Lesson Plan

Lesson Plan
Grade: Date: 17/01/2026
Subject: Mathematics
Lesson Topic: Numerical methods: numerical solutions of equations, iterative methods
Learning Objective/s:
  • Describe the concept of root‑finding and why numerical methods are required.
  • Explain the principles and convergence criteria of bisection, Newton‑Raphson, secant, and fixed‑point iteration.
  • Apply each method to approximate a root of a given function to a specified tolerance.
  • Compare the efficiency and suitability of the methods for different problem conditions.
  • Evaluate the accuracy of obtained approximations using appropriate stopping criteria.
Materials Needed:
  • Projector or interactive whiteboard
  • Printed worksheet with example problems
  • Graphing calculator or computer with spreadsheet/IDE (e.g., Python)
  • Whiteboard and markers
  • Handout summarising algorithms and convergence tables
Introduction:
Many real‑world equations cannot be solved exactly, so we turn to numerical techniques.
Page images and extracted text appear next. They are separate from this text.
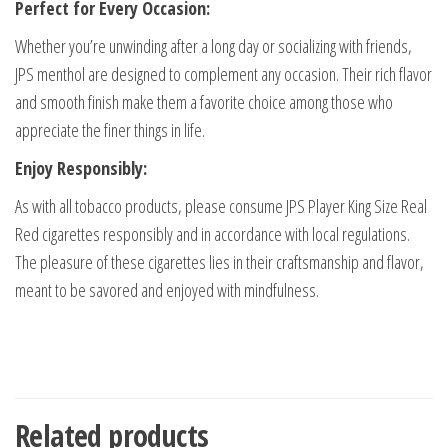
Perfect for Every Occasion:
Whether you’re unwinding after a long day or socializing with friends,
JPS menthol are designed to complement any occasion. Their rich flavor
and smooth finish make them a favorite choice among those who
appreciate the finer things in life.
Enjoy Responsibly:
As with all tobacco products, please consume JPS Player King Size Real
Red cigarettes responsibly and in accordance with local regulations.
The pleasure of these cigarettes lies in their craftsmanship and flavor,
meant to be savored and enjoyed with mindfulness.
Related products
Students should recall continuity, differentiability, and basic algebraic manipulation. By the end of the lesson they will be able to select an appropriate root‑finding method, execute it, and justify its convergence.
Lesson Structure:
  1. Do‑now (5'): Quick quiz on definitions of a root and continuity.
  2. Mini‑lecture (10'): Overview of the root‑finding problem and convergence criteria.
  3. Demonstration (10'): Teacher models the bisection method on the board with a sample function.
  4. Guided practice (15'): Pairs apply bisection to a new function and verify results with calculators.
  5. Newton‑Raphson tutorial (10'): Derive the formula, discuss pitfalls, and compute iterations for a given cubic.
  6. Secant & Fixed‑point stations (10'): Small groups rotate through worksheets applying each method.
  7. Comparison discussion (5'): Class summarises advantages/disadvantages using a comparison chart.
  8. Exit ticket (5'): Students write which method they would choose for a specified scenario and why.
Conclusion:
We recap the key ideas of each iterative method and emphasise checking convergence criteria before accepting a result. The exit ticket provides a quick retrieval check, and for homework students will solve a root‑finding problem using two different methods and reflect on the accuracy achieved.